The unique project brings to light the history of the very first generation of refugees in the U.K., who fled religious prosecution in France.

Valeriia Kravchenko and Ahneta Shashkova examine the portraits in the Huguenot Museum store August 2022. Photo: © Katya Belaia.

Two painting conservators from Ukraine who are currently living in the U.K. as refugees have been given the opportunity to practice their professions at the Huguenot Museum in Kent, England. Ahneta Shashkova and Valeriia Kravchenko both trained as conservators at the Kyiv Academy of Art and Architecture, but were forced to leave Ukraine after Russia’s invasion in February 2022.

The pair conserved the 18th-century portraits of goldsmith John Jacob, who was himself a Huguenot refugee, and of his wife Anne Courtauld, the daughter of another Huguenot goldsmith who had been a refugee. The paintings have gone on public view at the museum this week in commemoration of Refugee Week.

Starting in August 2022, the pair worked under the guidance of the Ukrainian-born conservator Katya Belaia-Selzer, who has been living and working in the U.K. for many years at her studio in Buckinghamshire. She set up a society of Ukrainian conservators in 2014. Since Russia invaded Ukraine in 2022, she has arranged for 15 of her colleagues to flee the war-torn country and settle in England.
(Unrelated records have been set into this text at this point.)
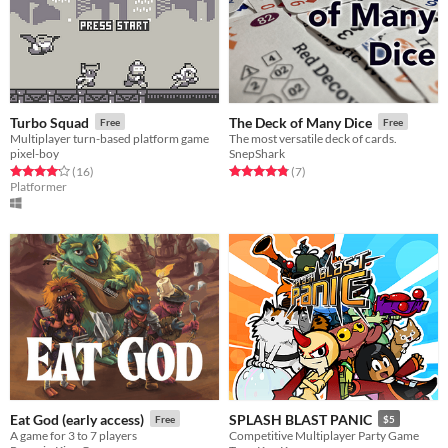
Turbo Squad
The Deck of Many Dice
Free
Free
Multiplayer turn-based platform game
The most versatile deck of cards.
pixel-boy
SnepShark
Rated 4.2 out of 5 stars
total ratings
Rated 4.9 out of 5 stars
total ratings
(16
)
(7
)
Platformer
Eat God (early access)
SPLASH BLAST PANIC
Free
$5
A game for 3 to 7 players
Competitive Multiplayer Party Game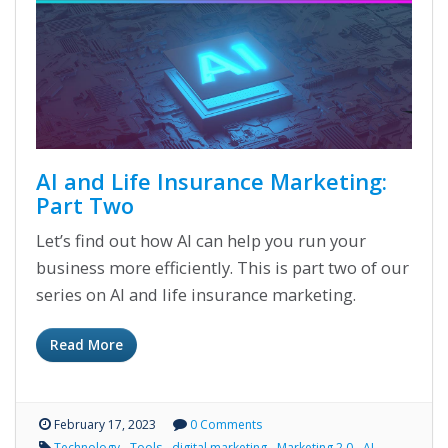
AI and Life Insurance Marketing:
Part Two
Let’s find out how AI can help you run your
business more efficiently. This is part two of our
series on AI and life insurance marketing.
Read More
February 17, 2023
0 Comments
Technology
Tools
digital marketing
Marketing 2.0
AI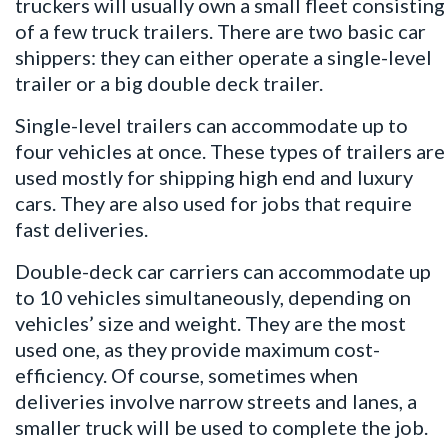
truckers will usually own a small fleet consisting
of a few truck trailers. There are two basic car
shippers: they can either operate a single-level
trailer or a big double deck trailer.
Single-level trailers can accommodate up to
four vehicles at once. These types of trailers are
used mostly for shipping high end and luxury
cars. They are also used for jobs that require
fast deliveries.
Double-deck car carriers can accommodate up
to 10 vehicles simultaneously, depending on
vehicles’ size and weight. They are the most
used one, as they provide maximum cost-
efficiency. Of course, sometimes when
deliveries involve narrow streets and lanes, a
smaller truck will be used to complete the job.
“The Huguenot Museum gave an incredible opportunity to two Ukrainian refugees, professional paintings conservators, to continue practicing their craft and find dignity and meaning in spite of the appalling events currently unfolding in their homeland,” said Belaia-Selzer in a press statement.
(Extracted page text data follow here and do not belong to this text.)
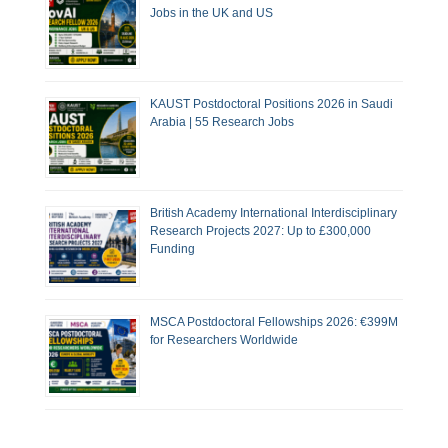
Jobs in the UK and US
KAUST Postdoctoral Positions 2026 in Saudi
Arabia | 55 Research Jobs
British Academy International Interdisciplinary
Research Projects 2027: Up to £300,000
Funding
MSCA Postdoctoral Fellowships 2026: €399M
for Researchers Worldwide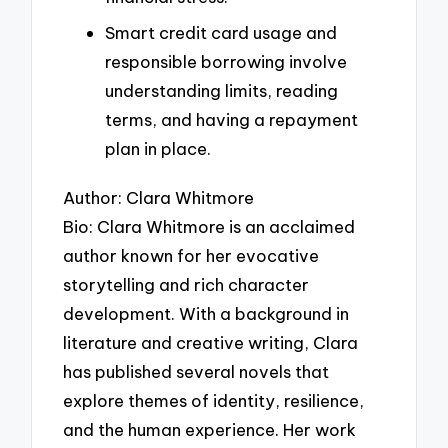
Smart credit card usage and
responsible borrowing involve
understanding limits, reading
terms, and having a repayment
plan in place.
Author: Clara Whitmore
Bio: Clara Whitmore is an acclaimed
author known for her evocative
storytelling and rich character
development. With a background in
literature and creative writing, Clara
has published several novels that
explore themes of identity, resilience,
and the human experience. Her work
The portrait of Jacob was on a very fragile canvas with the paint beginning to flake. Both paintings had grown dull over the years thanks to dirt and old darkened varnish. In some cases, the original pigments used were highly sensitive and required a careful hand in cleaning.
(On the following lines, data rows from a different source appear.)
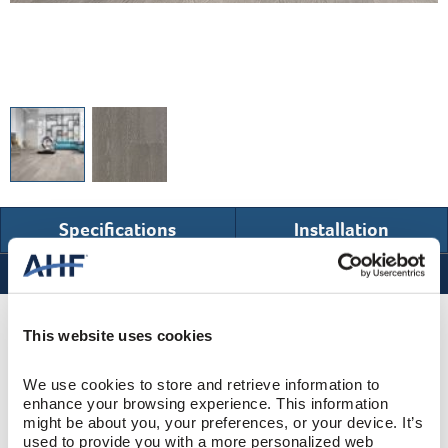
Specifications
Installation
Specifications
Product Design & Construction
This website uses cookies
We use cookies to store and retrieve information to 
Bentley Premier
COLLECTION
enhance your browsing experience. This information 
might be about you, your preferences, or your device. It’s 
Wire Brushed
SURFACE TEXTURE
used to provide you with a more personalized web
Unknown artist, Anne Courtauld, Mrs Jean Jacob (c.1787-93). Photo: © Huguenot Museum, Rochester.

“One could finally see all the details in the dress—the buttons, the lace, the quality of the fabric—as well as all the little artistic changes in composition, which is extremely exciting,” Belaia said of the cleaning process. “It is like seeing the artist at work.”

The Huguenot Museum has particular resonance for the history of refugees. In 1685, the King of France ruled that Protestants living in France would be barred from leaving and forced to convert to Roman Catholicism. Over 200,000 managed to escape and around 50,000 ended up settling in the U.K., introducing the term “refugee” to the English language.

The project took place thanks to funding from the British-based Idlewild Trust and Leche Trust with further contributions from the Faith Project, Bishop Auckland and a descendant of John Jacob.

The museum is also marking Refugee Week by exhibiting Our Family Quilt, a textile stitched in collaboration between Ukrainian women living locally and their British host families. Each square in the quilt bears the name of a Ukrainian town that the refugees are from or the place where they are currently living.